Start of Block

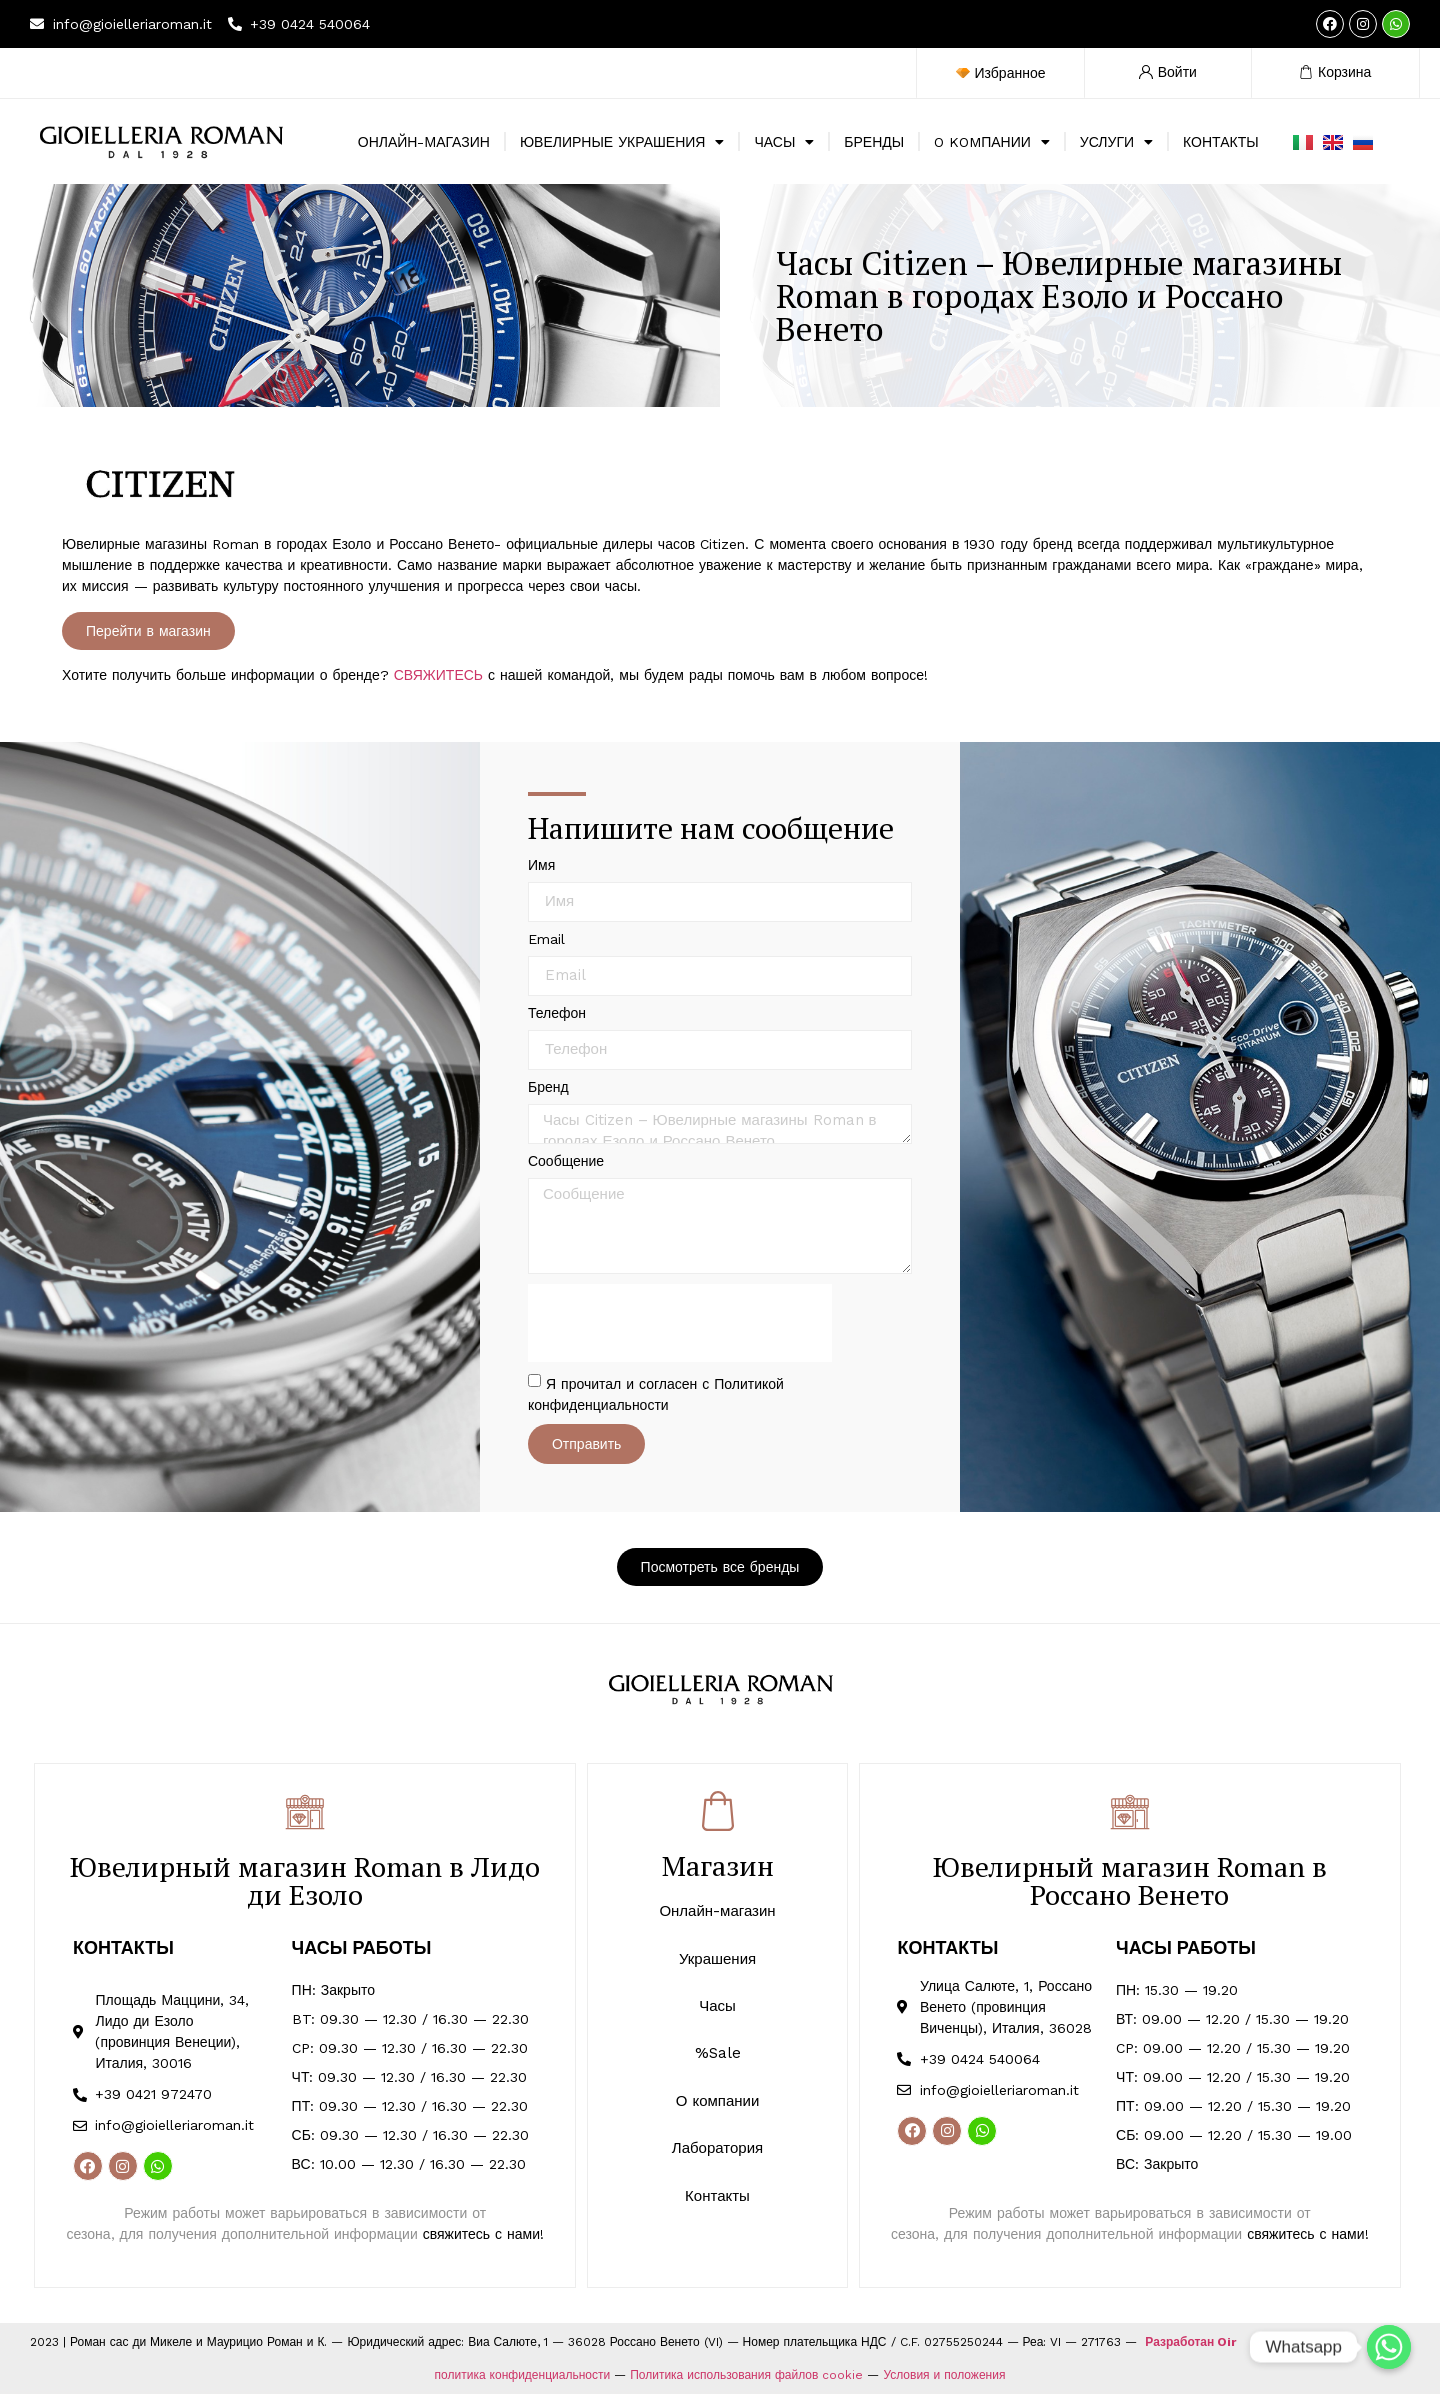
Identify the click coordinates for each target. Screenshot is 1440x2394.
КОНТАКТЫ (1221, 142)
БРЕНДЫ (874, 142)
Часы (717, 2006)
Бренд (548, 1087)
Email (546, 939)
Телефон (557, 1013)
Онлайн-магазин (717, 1911)
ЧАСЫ (784, 142)
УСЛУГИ (1116, 142)
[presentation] (680, 1323)
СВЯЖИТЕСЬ (438, 675)
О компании (718, 2101)
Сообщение (566, 1161)
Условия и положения (944, 2375)
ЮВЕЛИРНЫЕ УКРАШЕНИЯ (622, 142)
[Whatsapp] (1389, 2347)
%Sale (718, 2053)
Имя (541, 865)
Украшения (717, 1959)
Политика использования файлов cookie (746, 2375)
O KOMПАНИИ (992, 142)
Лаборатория (717, 2148)
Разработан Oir (1190, 2342)
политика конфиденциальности (523, 2375)
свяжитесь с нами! (483, 2234)
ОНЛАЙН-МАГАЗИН (424, 142)
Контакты (717, 2196)
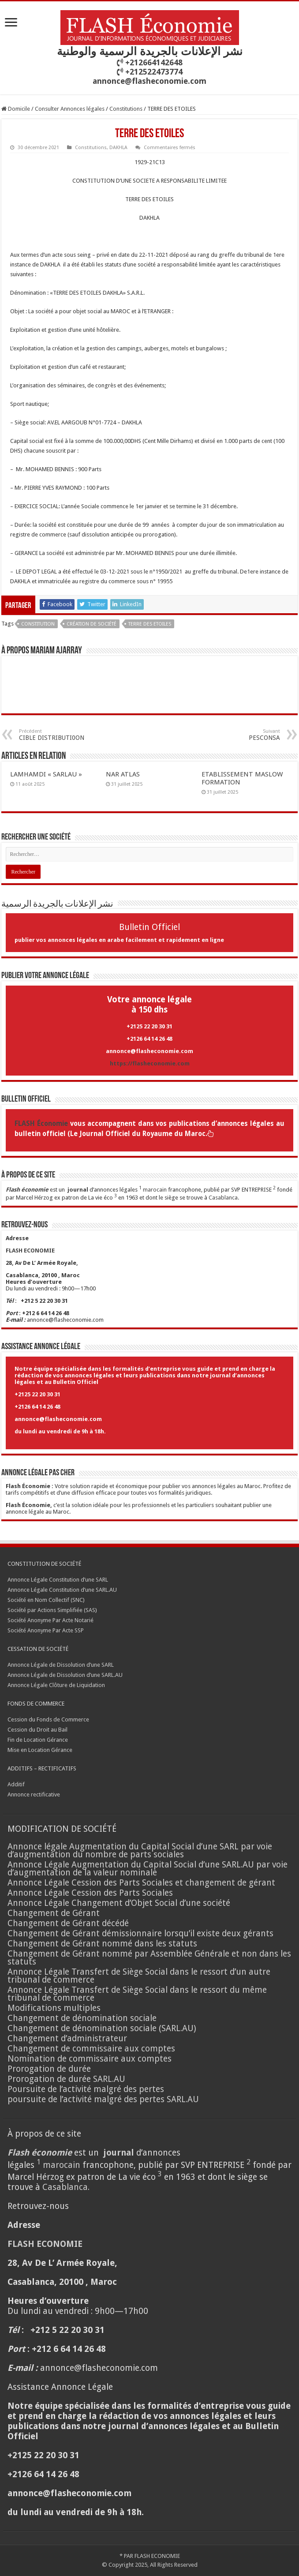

End of Block

About this exercise:
Your task is to retype the entries verbatim, starting with the line that holds "Email (546, 939)" and stopping after the line that holds "O KOMПАНИИ (992, 142)".

Response for this exercise:
Email (546, 939)
Телефон (557, 1013)
Онлайн-магазин (717, 1911)
ЧАСЫ (784, 142)
УСЛУГИ (1116, 142)
[presentation] (680, 1323)
СВЯЖИТЕСЬ (438, 675)
О компании (718, 2101)
Сообщение (566, 1161)
Условия и положения (944, 2375)
ЮВЕЛИРНЫЕ УКРАШЕНИЯ (622, 142)
[Whatsapp] (1389, 2347)
%Sale (718, 2053)
Имя (541, 865)
Украшения (717, 1959)
Политика использования файлов cookie (746, 2375)
O KOMПАНИИ (992, 142)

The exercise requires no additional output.